# Best Magnifier for fire starting?



## freakflag (Sep 11, 2006)

Inspired by the pocket magnifier thread. 
Has to be small, light, and virtually indestructable. Suggestions?


----------



## Sharpdogs (Sep 12, 2006)

You can try one of these. It even has a spark striker on the back.

https://edcdepot.com/merchantmanager/product_info.php?cPath=4&products_id=106

I carry one of these in my wallet. It has a magnifier. I never used it to start a fire but with enough sun and proper tinder it should work fine.

http://www.brunton.com/product.php?id=73


----------



## paulr (Sep 12, 2006)

Not worth pursuing if it's for PSK purpoess. The times you want a fire the most, there's no sunlight (night, snowstorm, etc).
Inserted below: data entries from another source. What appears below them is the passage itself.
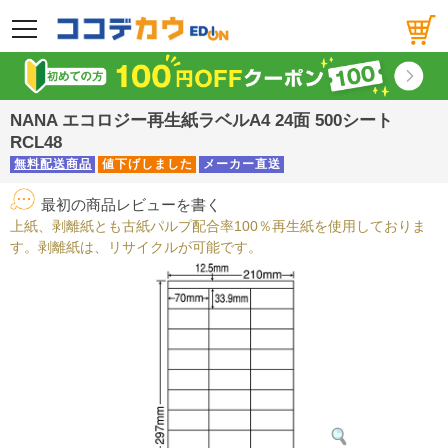
メニュー
NANA エコロジー再生紙ラベルA4 24面 500シート
RCL48
無料配送商品
値下げしました
メーカー直送
最初の商品レビューを書く
上紙、剥離紙とも古紙パルプ配合率100％再生紙を使用しておりま
す。剥離紙は、リサイクルが可能です。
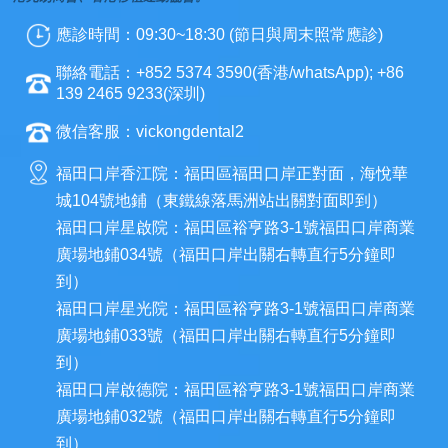
應診時間：09:30~18:30 (節日與周末照常應診)
聯絡電話：+852 5374 3590(香港/whatsApp); +86
139 2465 9233(深圳)
微信客服：vickongdental2
福田口岸香江院：福田區福田口岸正對面，海悅華
城104號地鋪（東鐵線落馬洲站出關對面即到）
福田口岸星啟院：福田區裕亨路3-1號福田口岸商業
廣場地鋪034號（福田口岸出關右轉直行5分鐘即
到）
福田口岸星光院：福田區裕亨路3-1號福田口岸商業
廣場地鋪033號（福田口岸出關右轉直行5分鐘即
到）
福田口岸啟德院：福田區裕亨路3-1號福田口岸商業
廣場地鋪032號（福田口岸出關右轉直行5分鐘即
到）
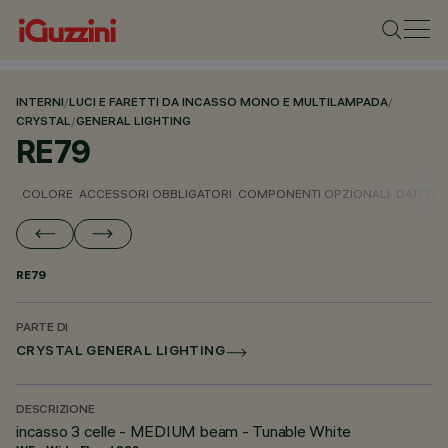
INTERNI
/
LUCI E FARETTI DA INCASSO MONO E MULTILAMPADA
/
CRYSTAL
/
GENERAL LIGHTING
RE79
COLORE
ACCESSORI OBBLIGATORI
COMPONENTI OPZIONALI
DATI TEC
RE79
PARTE DI
CRYSTAL GENERAL LIGHTING
DESCRIZIONE
incasso 3 celle - MEDIUM beam - Tunable White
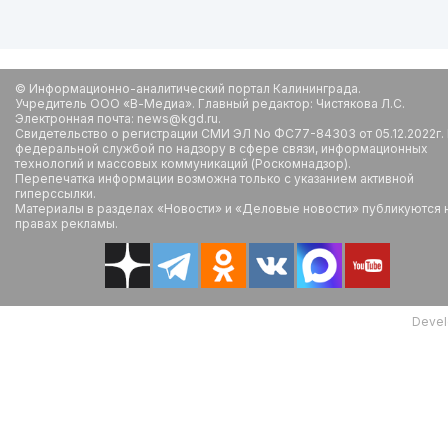
© Информационно-аналитический портал Калининграда.
Учредитель ООО «В-Медиа». Главный редактор: Чистякова Л.С.
Электронная почта: news@kgd.ru.
Свидетельство о регистрации СМИ ЭЛ No ФС77-84303 от 05.12.2022г.
федеральной службой по надзору в сфере связи, информационных
технологий и массовых коммуникаций (Роскомнадзор).
Перепечатка информации возможна только с указанием активной
гиперссылки.
Материалы в разделах «Новости» и «Деловые новости» публикуются 
правах рекламы.
Devel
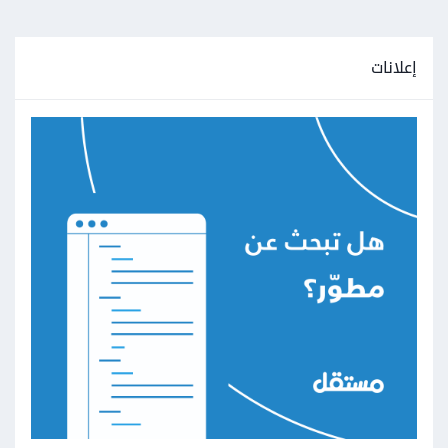
إعلانات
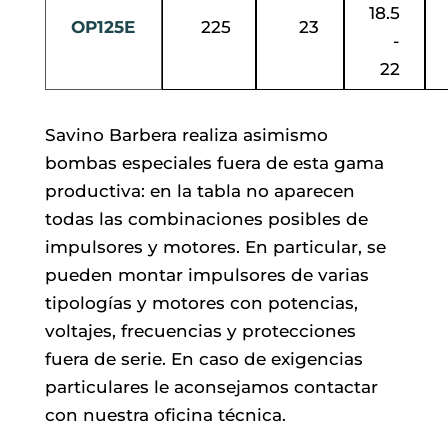
18.5
OP125E
225
23
-
22
Savino Barbera realiza asimismo
bombas especiales fuera de esta gama
productiva: en la tabla no aparecen
todas las combinaciones posibles de
impulsores y motores. En particular, se
pueden montar impulsores de varias
tipologías y motores con potencias,
voltajes, frecuencias y protecciones
fuera de serie. En caso de exigencias
particulares le aconsejamos contactar
con nuestra oficina técnica.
Do the usual thing with spark gizmos and so forth.


----------



## Illum (Sep 12, 2006)

i dont know about type, but bigger is generally better, if you can still find the collimater lenses from edmund scientifics those work like a charm, look like the inova's optics from the bezel but its only 1/8" thick...unfortunately some idiot decide to discontinue them after i broke mine

for survival fire starting, never rely on the condition being anywhere near favorable, especially up north where overcast cloudmass may render your magnifying glasses useless [unless you have two and make yourself a monocular.:laughing:]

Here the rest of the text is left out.